From A Short Note on “Chekhovian:”
...even when his characters strike us as unwholesome, or exasperating, or enervated, or only perverse (especially then), we feel Chekhov’s patience, his clarity—his meticulous humanity, lacking so much as a grain of malevolence or spite. At bottom Chekhov is a writer who has flung his soul to the side of pity, and sees into the holiness and immaculate fragility of the hidden striver below…He is an interpreter of the underneath life, even when his characters appear to be cut off from inwardness.
From A Translator’s Monologue (Kate at Kate’s Book Blog has been mulling over some fascinating translation questions, which, of course, got me thinking. I think Ozick's points apply to prose as well as poetry.):
Translation is not only feasible, but inescapable—good translation, exact translation, superb translation: the entire carrying over from one language to another, from one society to another. But in order to believe in the real possibility of translation, the translator must believe in certain impossible theses.
The first false idea is the most indispensable. It is simply that the poem is not “translated,” but uncovered…just as the poem already exists, so does the right, faithful, and true translation already exist, needing only to be uncovered. The translated poem is inherent in the new language. It was be hewn out of the new language as…a figure locked in the recalcitrant rock is hewn out and revealed.
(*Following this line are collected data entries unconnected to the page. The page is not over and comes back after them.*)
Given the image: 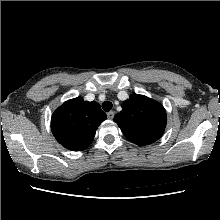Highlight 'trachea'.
Instances as JSON below:
<instances>
[{"mask_svg": "<svg viewBox=\"0 0 220 220\" xmlns=\"http://www.w3.org/2000/svg\"><path fill=\"white\" fill-rule=\"evenodd\" d=\"M113 104L110 101H104L102 103V108L104 111L108 112L112 109Z\"/></svg>", "mask_w": 220, "mask_h": 220, "instance_id": "obj_1", "label": "trachea"}]
</instances>
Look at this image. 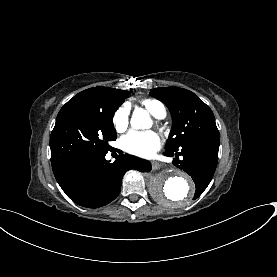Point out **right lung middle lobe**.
Instances as JSON below:
<instances>
[{"label": "right lung middle lobe", "instance_id": "obj_1", "mask_svg": "<svg viewBox=\"0 0 277 277\" xmlns=\"http://www.w3.org/2000/svg\"><path fill=\"white\" fill-rule=\"evenodd\" d=\"M116 110L91 102L68 101L58 113L51 133V164L73 156L107 151L108 141L117 137L112 122Z\"/></svg>", "mask_w": 277, "mask_h": 277}]
</instances>
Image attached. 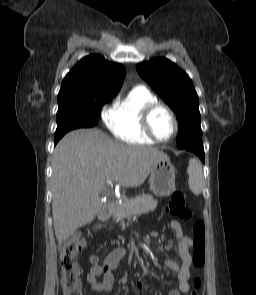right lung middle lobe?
<instances>
[{"mask_svg": "<svg viewBox=\"0 0 256 295\" xmlns=\"http://www.w3.org/2000/svg\"><path fill=\"white\" fill-rule=\"evenodd\" d=\"M112 98H98L77 104L59 105L56 115L57 129L55 136L64 135L76 128L87 127L89 119L97 124L98 115L102 106Z\"/></svg>", "mask_w": 256, "mask_h": 295, "instance_id": "1", "label": "right lung middle lobe"}]
</instances>
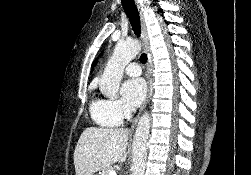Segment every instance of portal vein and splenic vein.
I'll list each match as a JSON object with an SVG mask.
<instances>
[{
    "label": "portal vein and splenic vein",
    "mask_w": 251,
    "mask_h": 175,
    "mask_svg": "<svg viewBox=\"0 0 251 175\" xmlns=\"http://www.w3.org/2000/svg\"><path fill=\"white\" fill-rule=\"evenodd\" d=\"M109 175H117L116 171H113V169H111V171H109Z\"/></svg>",
    "instance_id": "obj_1"
}]
</instances>
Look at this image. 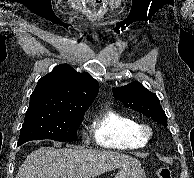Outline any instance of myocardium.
<instances>
[{
    "label": "myocardium",
    "instance_id": "f54148a6",
    "mask_svg": "<svg viewBox=\"0 0 194 178\" xmlns=\"http://www.w3.org/2000/svg\"><path fill=\"white\" fill-rule=\"evenodd\" d=\"M136 134L140 139L147 142L153 136V129L147 123H137V125H136Z\"/></svg>",
    "mask_w": 194,
    "mask_h": 178
}]
</instances>
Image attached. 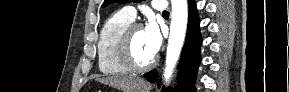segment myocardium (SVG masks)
<instances>
[{
	"instance_id": "f54148a6",
	"label": "myocardium",
	"mask_w": 289,
	"mask_h": 92,
	"mask_svg": "<svg viewBox=\"0 0 289 92\" xmlns=\"http://www.w3.org/2000/svg\"><path fill=\"white\" fill-rule=\"evenodd\" d=\"M138 29H142V24L131 23L121 33L117 42V55L120 62L130 71L144 72L153 68L157 62V58L153 59L146 64H139L134 59L132 53V38Z\"/></svg>"
}]
</instances>
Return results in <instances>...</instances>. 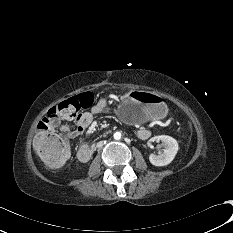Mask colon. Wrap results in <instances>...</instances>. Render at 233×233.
Returning <instances> with one entry per match:
<instances>
[{
	"instance_id": "5ec220e1",
	"label": "colon",
	"mask_w": 233,
	"mask_h": 233,
	"mask_svg": "<svg viewBox=\"0 0 233 233\" xmlns=\"http://www.w3.org/2000/svg\"><path fill=\"white\" fill-rule=\"evenodd\" d=\"M94 102L92 92L86 91L68 98L50 114L61 117H76L81 111L89 108ZM34 148L43 164L52 170L59 169L70 158L71 145L63 134H54L43 119L38 124V131L34 141Z\"/></svg>"
}]
</instances>
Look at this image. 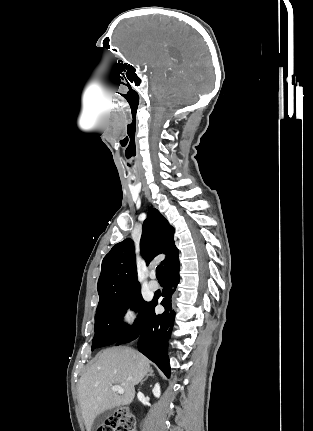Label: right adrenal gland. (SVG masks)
<instances>
[{
    "instance_id": "right-adrenal-gland-1",
    "label": "right adrenal gland",
    "mask_w": 313,
    "mask_h": 431,
    "mask_svg": "<svg viewBox=\"0 0 313 431\" xmlns=\"http://www.w3.org/2000/svg\"><path fill=\"white\" fill-rule=\"evenodd\" d=\"M150 376H154L153 370L152 368H150V370L148 371L147 375L145 376V378L143 380H141L140 385L143 384L144 381H146Z\"/></svg>"
}]
</instances>
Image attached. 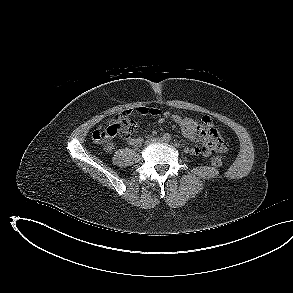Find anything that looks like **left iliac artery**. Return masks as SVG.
Wrapping results in <instances>:
<instances>
[{
	"mask_svg": "<svg viewBox=\"0 0 293 293\" xmlns=\"http://www.w3.org/2000/svg\"><path fill=\"white\" fill-rule=\"evenodd\" d=\"M175 146H176V147H179V143H175Z\"/></svg>",
	"mask_w": 293,
	"mask_h": 293,
	"instance_id": "left-iliac-artery-1",
	"label": "left iliac artery"
}]
</instances>
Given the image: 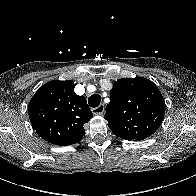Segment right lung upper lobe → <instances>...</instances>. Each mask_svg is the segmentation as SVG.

...There is another purpose in believing in the false proposition that a translation of a poem pre-exists. It touches on the mutual obligations of translator and poem. Is the translator the poem's tenant or its landlord? If the translator is the poem's tenant, the translator is obligated to the poem for its heat. If the translator is the poet's landlord, the poem is obligated to the translator for its shape. Now at this point one must stop and think sympathetically of the poet...Does the poet want to share ownership of the poem with the translator?
1 comment:
Love the note on character. I think Ozick hits it on the head. Its not about us being judgemental on the characters, it's about us becoming alive to their pain, even the futility and the unnecessariness of it - perhaps particularly that.